Юноша прокашлялся. Он хотел всего лишь освободить пленника и вовсе не стремился стереть дикарей с лица земли. Пальцы ударили по струнам, над лесом раскатились первые аккорды, и Джон-Том запел, стараясь придерживаться той манеры исполнения, которой прославился когда-то Оззи Осборн.
Результаты не замедлили сказаться. Палочки замерли на полпути к барабанам. Посвистывание флейт и грохот тамбурина мгновенно прекратились. Голоса певцов смолкли, и все, кто находился в долине, уставились на диковинную фигуру, что возникла вдруг из тумана на вершине холма.
Джон-Том предполагал, что его парафраз музыки дикарей парализует каннибалов.
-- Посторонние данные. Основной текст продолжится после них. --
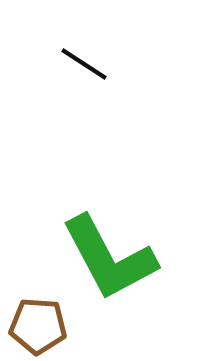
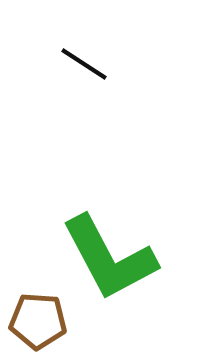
brown pentagon: moved 5 px up
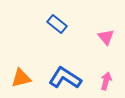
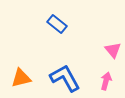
pink triangle: moved 7 px right, 13 px down
blue L-shape: rotated 28 degrees clockwise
Однако ничего подобного не произошло. Впрочем, хотя лесовиков явно не зачаровали раскаты тяжелого металла, срывавшиеся со струн дуары, дикари, к немалому облегчению юноши, не кинулись гурьбой на холм, размахивая своими дубинками. Правда, они побежали, но – в противоположном направлении, роняя дубинки, копья и прочее вооружение.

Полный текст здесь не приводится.